Le 18 décembre dernier, quatre-vingt huit des cent un membres du Riigikogu (Parlement monocaméral) ont voté en faveur de l'amendement à la Constitution qui permettra à la République balte de rejoindre l'Union européenne le 1er mai 2004.
Selon la dernière enquête d'opinion réalisée au début du mois d'août par l'institut d'opinion Emor, 70% des Estoniens prévoient de participer au référendum le 14 septembre; 69% s'apprêtant à voter en faveur de l'adhésion de leur pays à l'Union européenne et 31% contre.
La candidature de l'Estonie
L'Estonie fait partie du groupe de pays candidats avec lesquels l'Union européenne a ouvert les premières négociations le 31 mars 1998. Le pays connaît un taux de croissance élevé : 5,6% en 2002 et 5% prévus pour cette année.
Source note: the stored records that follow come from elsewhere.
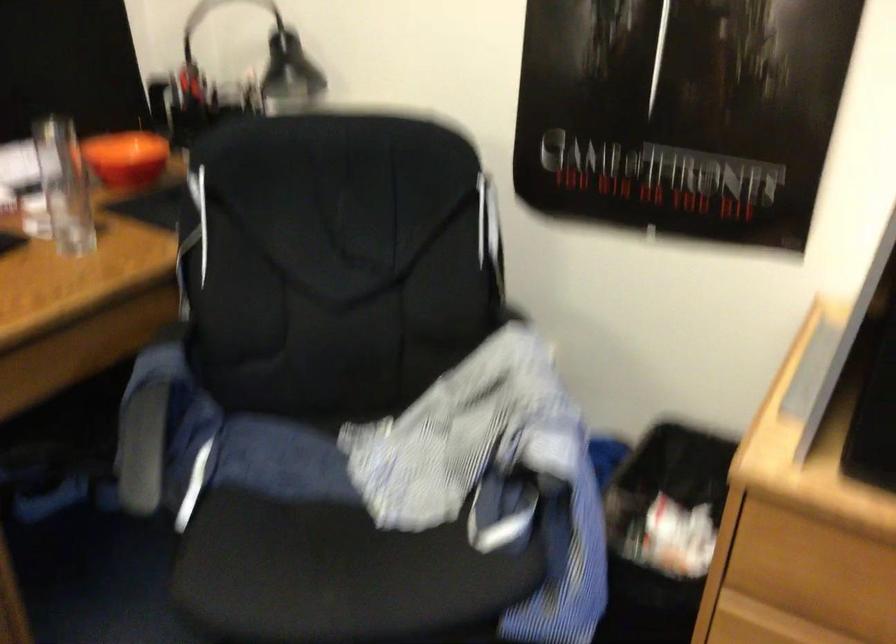 Where would you sit the chair sitting surface? Please return your answer as a coordinate pair (x, y).

(337, 574) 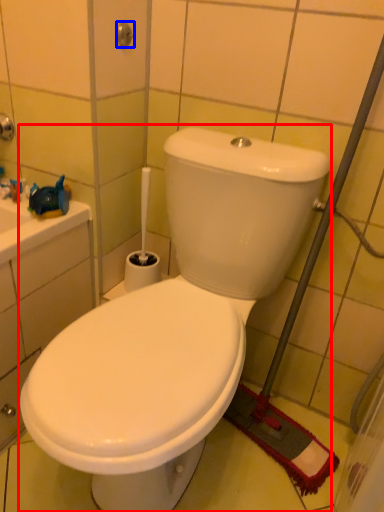 Question: Which object appears farthest to the camera in this image, toilet (highlighted by a red box) or shower (highlighted by a blue box)?

Choices:
 (A) toilet
 (B) shower

Answer: (B)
L'inflation est basse (3,6% en 2002) et le chômage (11,2%) est en hausse par rapport aux années précédentes. La monnaie (couronne estonienne) est stable, à parité fixe avec l'euro ; l'euro fiduciaire a été introduit dans le pays en janvier 2002. Enfin, l'excédent budgétaire représente 1,1% du PIB. Seul point noir de l'économie : la forte aggravation des déséquilibres extérieurs puisque le déficit de la balance courante a représenté 11,5% du PIB en 2002.
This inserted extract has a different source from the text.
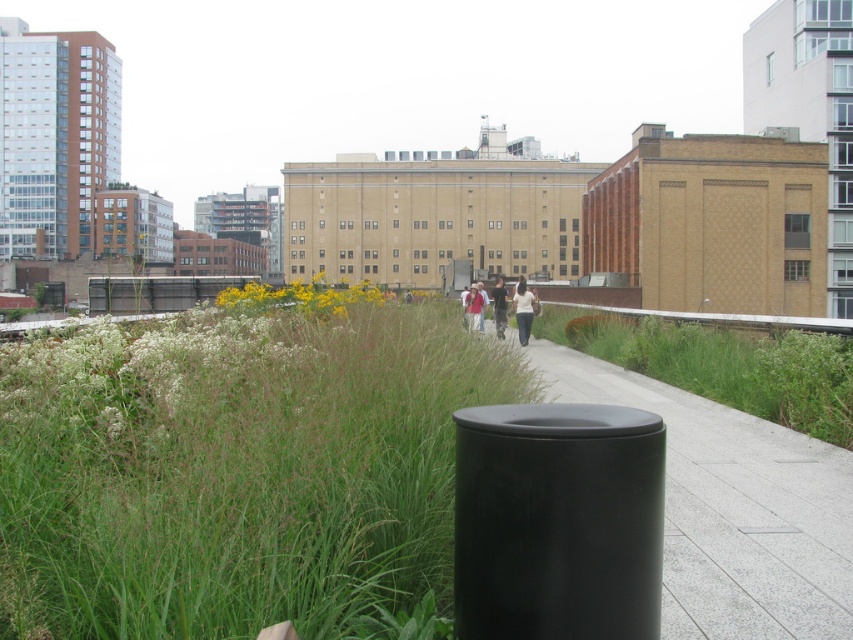 You are a delivery drone flying over the rooftop garden. You need to land on the black concrete pavement at center while avoiding the dark blue shirt at center. Can you safely land there?

The black concrete pavement at center is thinner than dark blue shirt at center, so there might not be enough space to land safely. Choose another location.

You are a fashion designer observing two jackets displayed on mannequins in a rooftop garden. The jackets are the white matte jacket at center and the light brown leather jacket at center. Which jacket appears taller when viewed from your position?

The white matte jacket at center appears taller than the light brown leather jacket at center. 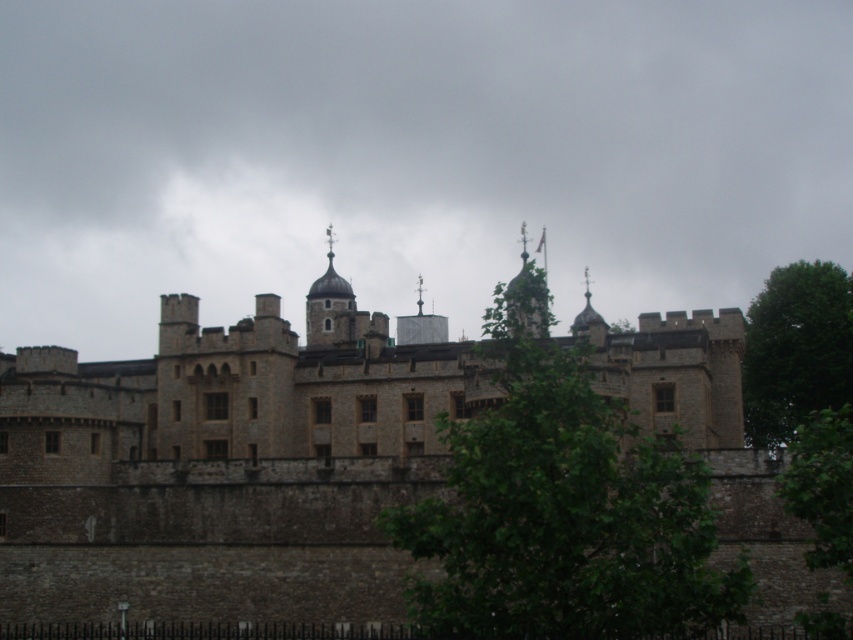 Is point (779, 545) farther from viewer compared to point (793, 288)?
L'Estonie possède un niveau d'alignement élevé sur l'acquis communautaire. La réforme de l'administration publique a porté ses fruits même si des efforts restent à fournir pour moderniser les collectivités territoriales qui souffrent de l'absence de cadres locaux et de l'insuffisance de leurs ressources fiscales. Le pays doit également poursuivre la modernisation de son système judiciaire, et notamment pourvoir les nombreux postes de magistrats encore vacants et améliorer la qualité et l'exécution des décisions de ses tribunaux.
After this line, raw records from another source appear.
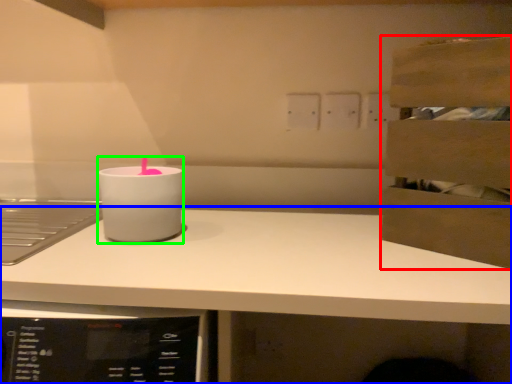 Question: Which object is positioned closest to cabinetry (highlighted by a red box)? Select from countertop (highlighted by a blue box) and candle holder (highlighted by a green box).

Choices:
 (A) countertop
 (B) candle holder

Answer: (A) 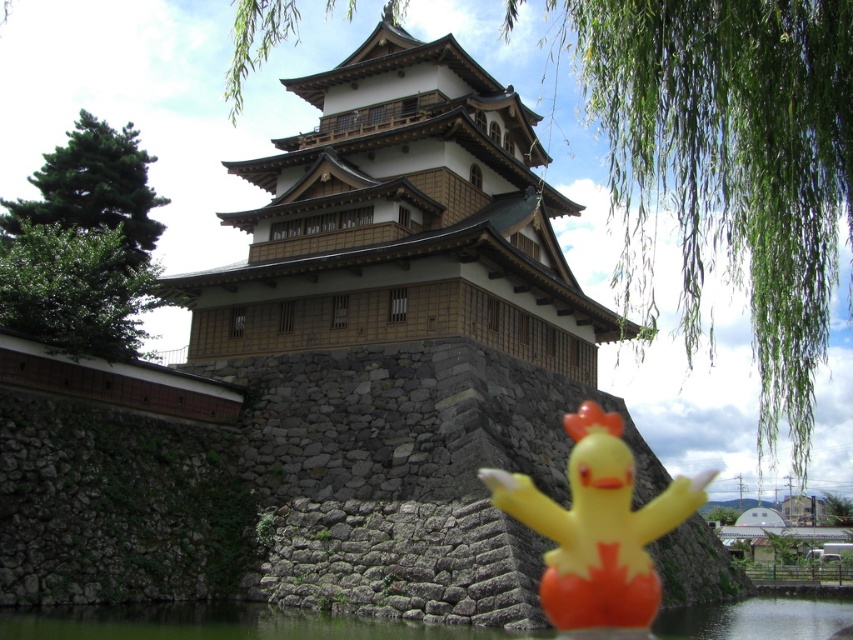 Can you confirm if yellow rubber duck at center is thinner than transparent water at lower center?

Correct, yellow rubber duck at center's width is less than transparent water at lower center's.

Does yellow rubber duck at center appear under transparent water at lower center?

No, yellow rubber duck at center is not below transparent water at lower center.

The height and width of the screenshot is (640, 853). Describe the element at coordinates (598, 531) in the screenshot. I see `yellow rubber duck at center` at that location.

Find the location of a particular element. The image size is (853, 640). yellow rubber duck at center is located at coordinates click(598, 531). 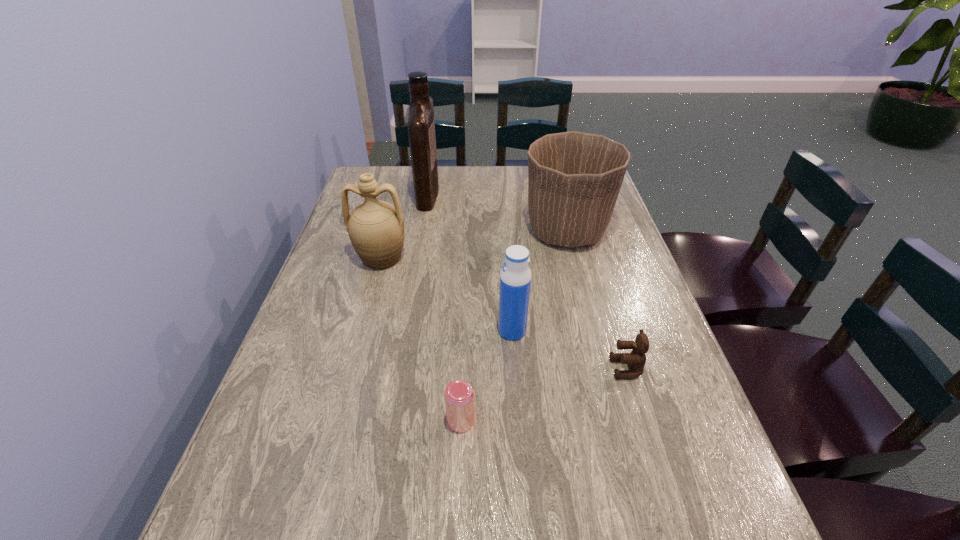 Find the location of a particular element. This screenshot has width=960, height=540. vacant space located on the right of the pitcher is located at coordinates (520, 258).

At what (x,y) coordinates should I click in order to perform the action: click on vacant area located 0.140m on the right of the water bottle. Please return your answer as a coordinate pair (x, y). Looking at the image, I should click on (588, 331).

At what (x,y) coordinates should I click in order to perform the action: click on vacant space located on the face of the teddy bear. Please return your answer as a coordinate pair (x, y). Looking at the image, I should click on (549, 368).

Where is `vacant region located on the face of the teddy bear`? The width and height of the screenshot is (960, 540). vacant region located on the face of the teddy bear is located at coordinates (448, 368).

Identify the location of vacant space located on the face of the teddy bear. This screenshot has height=540, width=960. (496, 368).

This screenshot has width=960, height=540. Find the location of `vacant space located on the left of the third object from left to right`. vacant space located on the left of the third object from left to right is located at coordinates (367, 421).

Locate an element on the screen. object located in the far edge section of the desktop is located at coordinates pos(421,127).

Find the location of a particular element. object that is at the left edge is located at coordinates (376, 228).

Locate an element on the screen. flowerpot at the right edge is located at coordinates (574, 179).

The height and width of the screenshot is (540, 960). I want to click on teddy bear that is at the right edge, so tap(636, 359).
République la moins peuplée des trois Etats baltes (1,4 million d'habitants), l'Estonie possède une importante minorité russophone : 400 000 personnes, soit 29% de sa population. Au moment de l'indépendance en 1991, la loi a octroyé la nationalité estonienne à toute personne résidant dans le pays avant 1940 ainsi qu'à ses descendants. En 1995, le Riigikogu a adopté une nouvelle loi sur la citoyenneté encore plus exigeante que la précédente. Pour obtenir la nationalité, toute personne doit désormais avoir vécu en Estonie au moins les cinq années précédant la demande et une année supplémentaire après celle-ci, connaître la Constitution et la loi sur la citoyenneté, percevoir un revenu légal et suffisant pour subvenir à ses besoins et à ceux de sa famille et enfin prêter serment d'allégeance à la République estonienne. L'exigence la plus contraignante reste linguistique, la protection de la langue et de la culture estoniennes constituant l'une des priorités de la jeune République. La connaissance de l'estonien a ainsi été rendue obligatoire pour exercer certaines professions ou accéder à certaines fonctions. Le Riigikogu a néanmoins aboli fin 2001 l'obligation de parler couramment l'estonien auparavant exigée des candidats aux élections locales et législatives.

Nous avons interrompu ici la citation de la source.